Start from the question/challenge. Conduct the research based on the question. The detail level would be enough if our research is enough to answer the question or accomplish the challenge. During the interview, if we are asked with the related topics, we can introduce the interviewer the project we did and how the knowledge we obtained from the research helped us solve the problems.
If at a beginning place, start an online tutorial or a textbook that other people recommend.

How to categorize machine learning algorithms¶

Supervised Algorithms: The training data set has inputs as well as the desired output. During the training session, the model will adjust its variables to map inputs to the corresponding output.
Unsupervised Algorithms: In this category, there is not a target outcome. The algorithms will cluster the data set for different groups.
Reinforcement Algorithms: These algorithms are trained on taking decisions. Therefore based on those decisions, the algorithm will train itself based on the success/error of output. Eventually by experience algorithm will able to give good predictions.

Models / Algorithms Discussion¶

Research Assignment

Sharon: Random Forest Tree
Jessica:
Ximing: Convolutional Neural Network

Random Forest Tree¶

A traditional machine learning algorithm. To say it in simple words: Random forest builds multiple decision trees and merges them together to get a more accurate and stable prediction. Compared to Neural network, it is much easier to interpret.

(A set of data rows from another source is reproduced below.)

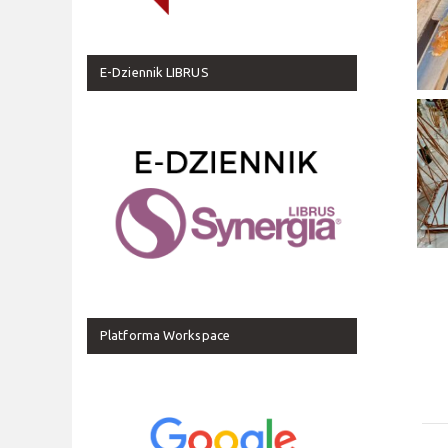
E-Dziennik LIBRUS
Platforma Workspace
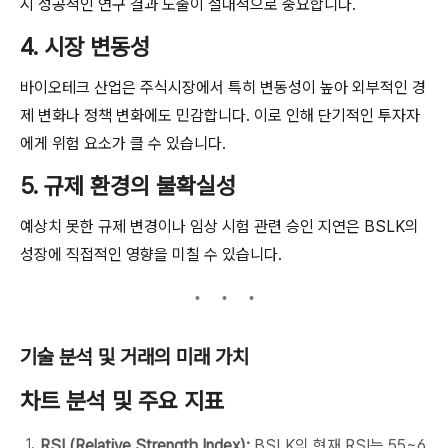
시 성공적인 연구 결과 도출이 절대적으로 중요합니다.
4. 시장 변동성
바이오테크 산업은 주식시장에서 특히 변동성이 높아 외부적인 경
제 변화나 정책 변화에도 민감합니다. 이로 인해 단기적인 투자자
에게 위험 요소가 클 수 있습니다.
5. 규제 환경의 불확실성
예상치 못한 규제 변경이나 임상 시험 관련 승인 지연은 BSLK의
성장에 직접적인 영향을 미칠 수 있습니다.
기술 분석 및 거래의 미래 가치
차트 분석 및 주요 지표
RSI (Relative Strength Index):
BSLK의 현재 RSI는 55~6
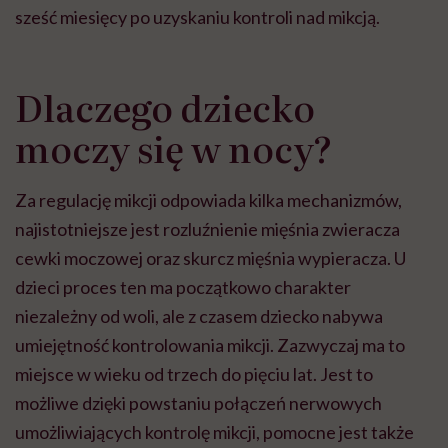
sześć miesięcy po uzyskaniu kontroli nad mikcją.
Dlaczego dziecko
moczy się w nocy?
Za regulację mikcji odpowiada kilka mechanizmów,
najistotniejsze jest rozluźnienie mięśnia zwieracza
cewki moczowej oraz skurcz mięśnia wypieracza. U
dzieci proces ten ma początkowo charakter
niezależny od woli, ale z czasem dziecko nabywa
umiejętność kontrolowania mikcji. Zazwyczaj ma to
miejsce w wieku od trzech do pięciu lat. Jest to
możliwe dzięki powstaniu połączeń nerwowych
umożliwiających kontrolę mikcji, pomocne jest także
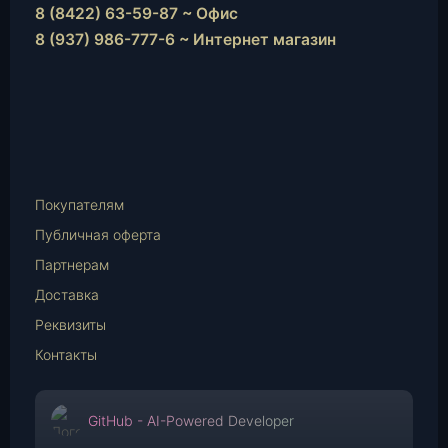
8 (8422) 63-59-87 ~ Офис
8 (937) 986-777-6 ~ Интернет магазин
Instagram
vk.com
Telegram
WhatsApp
E-
Mail
Покупателям
Публичная оферта
Партнерам
Доставка
Реквизиты
Контакты
GitHub - AI-Powered Developer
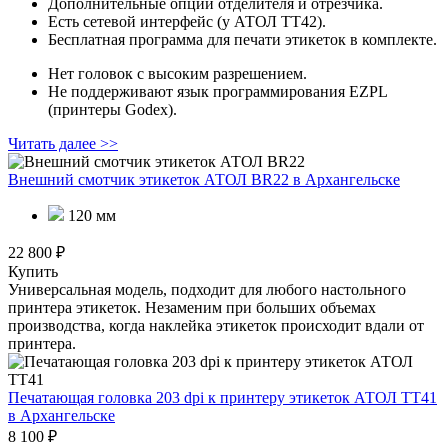
Дополнительные опции отделителя и отрезчика.
Есть сетевой интерфейс (у АТОЛ ТТ42).
Бесплатная программа для печати этикеток в комплекте.
Нет головок с высоким разрешением.
Не поддерживают язык программирования EZPL
(принтеры Godex).
Читать далее >>
Внешний смотчик этикеток АТОЛ BR22
в Архангельске
120 мм
22 800 ₽
Купить
Универсальная модель, подходит для любого настольного
принтера этикеток. Незаменим при больших объемах
производства, когда наклейка этикеток происходит вдали от
принтера.
Печатающая головка 203 dpi к принтеру этикеток АТОЛ ТТ41
в Архангельске
8 100 ₽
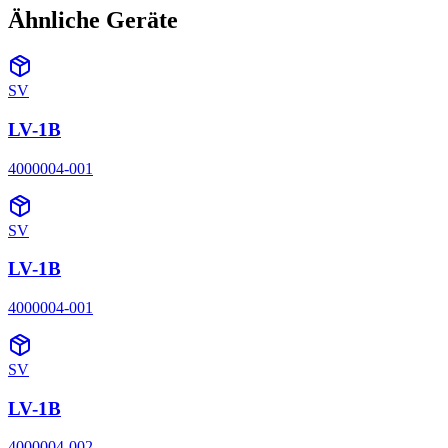
Ähnliche Geräte
SV
LV-1B
4000004-001
SV
LV-1B
4000004-001
SV
LV-1B
4000004-002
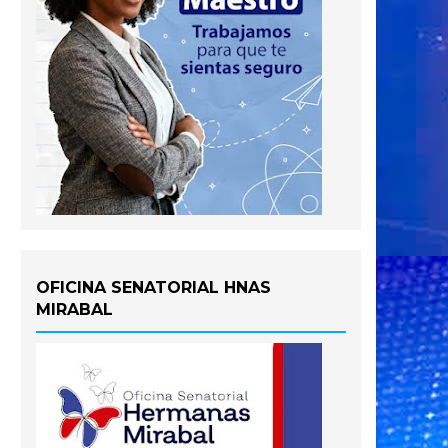
OFICINA SENATORIAL HNAS
MIRABAL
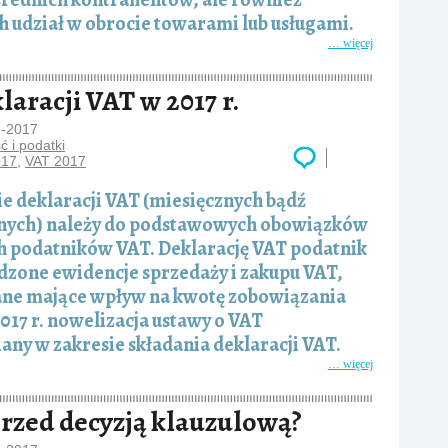
 udział w obrocie towarami lub usługami.
… więcej
aracji VAT w 2017 r.
1-2017
 i podatki
017
,
VAT 2017
e deklaracji VAT (miesięcznych bądź
nych) należy do podstawowych obowiązków
h podatników VAT. Deklarację VAT podatnik
dzone ewidencje sprzedaży i zakupu VAT,
dane mające wpływ na kwotę zobowiązania
017 r. nowelizacja ustawy o VAT
any w zakresie składania deklaracji VAT.
… więcej
 przed decyzją klauzulową?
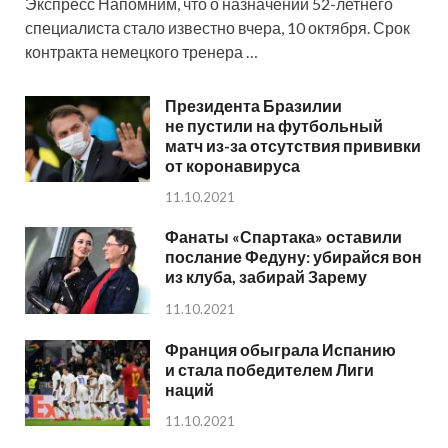
Экспресс Напомним, что о назначении 52-летнего
специалиста стало известно вчера, 10 октября. Срок
контракта немецкого тренера …
Президента Бразилии
не пустили на футбольный
матч из-за отсутствия прививки
от коронавируса
11.10.2021
Фанаты «Спартака» оставили
послание Федуну: убирайся вон
из клуба, забирай Зарему
11.10.2021
Франция обыграла Испанию
и стала победителем Лиги
наций
11.10.2021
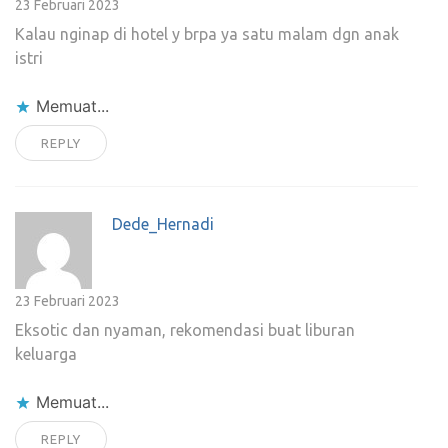
23 Februari 2023
Kalau nginap di hotel y brpa ya satu malam dgn anak
istri
Memuat...
REPLY
Dede_Hernadi
23 Februari 2023
Eksotic dan nyaman, rekomendasi buat liburan
keluarga
Memuat...
REPLY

Imagine a guy named Andrew, that want’s to decide, to which places he should travel during a one-year vacation trip. He asks people who know him for advice. First, he goes to a friend, tha asks Andrew where he traveled to in the past and if he liked it or not. Based on the answers, he will give Andrew some advice.

This is a typical decision tree algorithm approach. Andrews friend created rules to guide his decision about what he should recommend, by using the answers of Andrew.

Afterwards, Andrew starts asking more and more of his friends to advise him and they again ask him different questions, where they can derive some recommendations from. Then he chooses the places that where recommend the most to him, which is the typical Random Forest algorithm approach.

Real life Analogy

Question:

Is it a supervised or unsupervised learning?
Is it for classification or for regression problem.

Neural Network¶

Nearal network could be applied to both supervised and unsupervised problem.

Goal: to approximate some function \(f^*(x)\).
Example: A classifier such as Digit Recognizer . We are trying to map an input \(\boldsymbol{x}\) to a category \(y\). As the example of Digit Recognizer, the input is an image of hand written digit. We are trying to approximate this function \(f^*(x)\) to map this image to the correct digit.

It forms the basic of many important commercial application such as Convolutional Neural Network and Recurrent Neural Network.

It represent the combination of different functions. For example, we might have three functions \(f_1, f_2 and f_3\) connectedin a chain, to form \(f(x) = f_3(f_2(f_1(x)))\). These chain structures are the most commonly used structures of neural networks. In this case, \(f_1\) is called the ﬁrst layerof the network, \(f_2\) is called the second layer, and so on.

The ﬁnal layer of a feedforward network is called the output layer. During neural network training, we drive \(f(x)\) to match \(f^∗(x)\).